PySpark Explode : In this tutorial, we will learn how to explode and flatten columns of a dataframe pyspark using the different functions available in Pyspark.
Introduction
When working on PySpark, we often use semi-structured data such as JSON or XML files. These file types can contain arrays or map elements. They can therefore be difficult to process in a single row or column. The explode() function present in Pyspark allows this processing and allows to better understand this type of data. This function returns a new row for each element of the table or map. It also allows, if desired, to create a new row for each key-value pair of a structure map.
This tutorial will explain how to use the following Pyspark functions:
To start we will need to create a dataframe. In our example, our dataframe will be composed of 4 columns:
pokemon_name: Contains the name of the pokemon
evolves: This column contains the list of the evolutions of each pokémon, it is presented in the form of a nested array.
japanese_english_name: This is a array that contains the Japanese and French translation of pokemon names.
types : This column contains the primary and secondary type for each pokemon. Its type is a map.

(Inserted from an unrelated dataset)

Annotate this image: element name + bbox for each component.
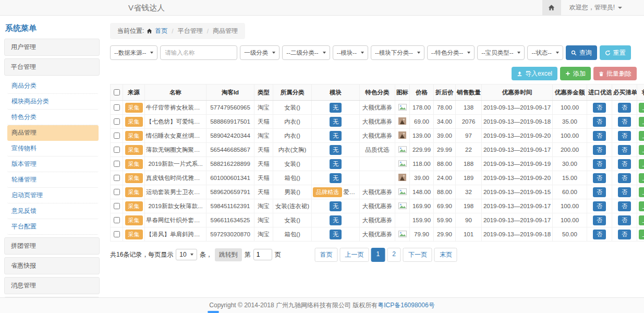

Here is the code to create the dataframe mentioned above:
from pyspark.sql import SparkSession
from pyspark.sql import functions as f
from pyspark.sql.types import StructType, StructField, StringType,IntegerType
spark = SparkSession.builder.appName('pyspark - example explode()').getOrCreate()
sc = spark.sparkContext
database_poke = [
("Bulbasaur",[["Ivysaur","2"],["Venusaur","3"]],['Fushigidane','Bulbizarre'],{'Primary_type':'Grass','Secondary_type':'Poison'}),
("Charmander",[["Charmeleon","5"],["Charizard","6"]],['Hitokage','Salameche'],{'Primary_type':'Fire','Secondary_type':'Fire'}),
("Squirtle",[["Wartortle","8"],["Blastoise","9"]],['Zenigame','Carapuce'],{'Primary_type':'Water','Secondary_type':'Water'}),
("Caterpie",[["Metapod","11"],["Butterfree","12"]],['Kyatapī','Chenipan'],{'Primary_type':'Bug','Secondary_type':'Bug'})
]
df = spark.createDataFrame(data=database_poke, schema = ['pokemon_name','evolves','japanese_french_name','types'])
df.printSchema()
df.show(4,truncate=False)
With the function printschema() and show(), we see that the dataframe contains the following lines:
root
|-- pokemon_name: string (nullable = true)
|-- evolves: array (nullable = true)
| |-- element: array (containsNull = true)
| | |-- element: string (containsNull = true)
|-- japanese_french_name: array (nullable = true)
| |-- element: string (containsNull = true)
|-- types: map (nullable = true)
| |-- key: string
| |-- value: string (valueContainsNull = true)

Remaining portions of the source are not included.